ON MY MOTHER'S GRAVE

Seventy years ago I was born. That same day, about 4 hours later, my mother died. I've known that all my life. She was 33.

My father was just out of the Navy, having won World War Two. He and I traveled back to his hometown, where I proceeded to grow up. When I was five, he acquired another wife; I acquired a stepmother. About a year later, he died. He was 44.

I learned relatively little about my mother. I knew her name. From the one small picture I had, I knew she was pretty, and had black hair like me, even though she was Irish. She had been married twice before my father, and had a child from each. When I was 11 I met her parents, and my half-brother and half-sister, and spent a summer with them. If I had been a little older and knew what to ask, I probably could have learned a lot more from them, but she remained a bit of a mystery.

I lost touch with those half-siblings. They had lives to live, and so did I; school, college, marriages, divorces, work. I often thought about my mother, though, and wondered what it might have been like to know her, to grow up with her. Imagining the impossible is not very rewarding, though.

A few years ago I met a friend who knows genealogy, and we climbed my family tree. With a bit of research one can not only find relatives hundreds of years back, but piece together their life stories, and picture what they may have been like. There were knights, adventurers, farmers, teachers...and I found my half-siblings again.

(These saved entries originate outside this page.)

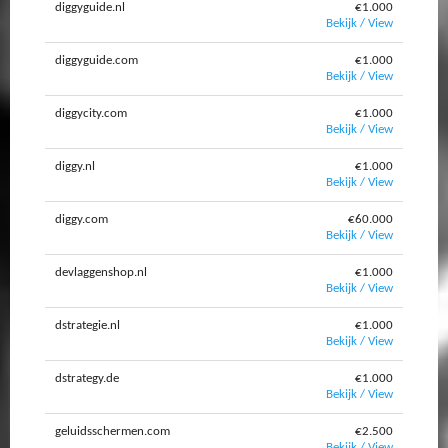
diggyguide.nl
€1.000
Bekijk / View
diggyguide.com
€1.000
Bekijk / View
diggycity.com
€1.000
Bekijk / View
diggy.nl
€1.000
Bekijk / View
diggy.com
€60.000
Bekijk / View
devlaggenshop.nl
€1.000
Bekijk / View
dstrategie.nl
€1.000
Bekijk / View
dstrategy.de
€1.000
Bekijk / View
geluidsschermen.com
€2.500
Bekijk / View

I also found my mother's grave. She was not buried next to anyone in the family, or even anyone she knew. Her grave is all alone in a cemetery in Chicago, with no stone to mark it. That was something to think about.

I don't believe in gods or afterlives, but somehow this woman, the mother I'd never known, is connected to me, and I am connected to her. She should have had a stone 70 years ago, but she didn't.

She's going to have one now. Designed, ordered, and paid for. Nothing too fancy, but she will no longer be anonymous.

True, this makes no logical sense. The dead don't know. I don't visit cemeteries much. I don't want one for myself. But this is the one thing I can do for the woman who gave me life. She won't know, but I will.


When we say Rest in peace, what we wish is for the memory of the departed to rest peacefully in our minds.

It does not mean we want to forget, nor that we should not shed tears sometimes when we think of them, wishing they could be still with us, but that their existence in our memories will be a harmonious part of ourselves, like a warm embrace.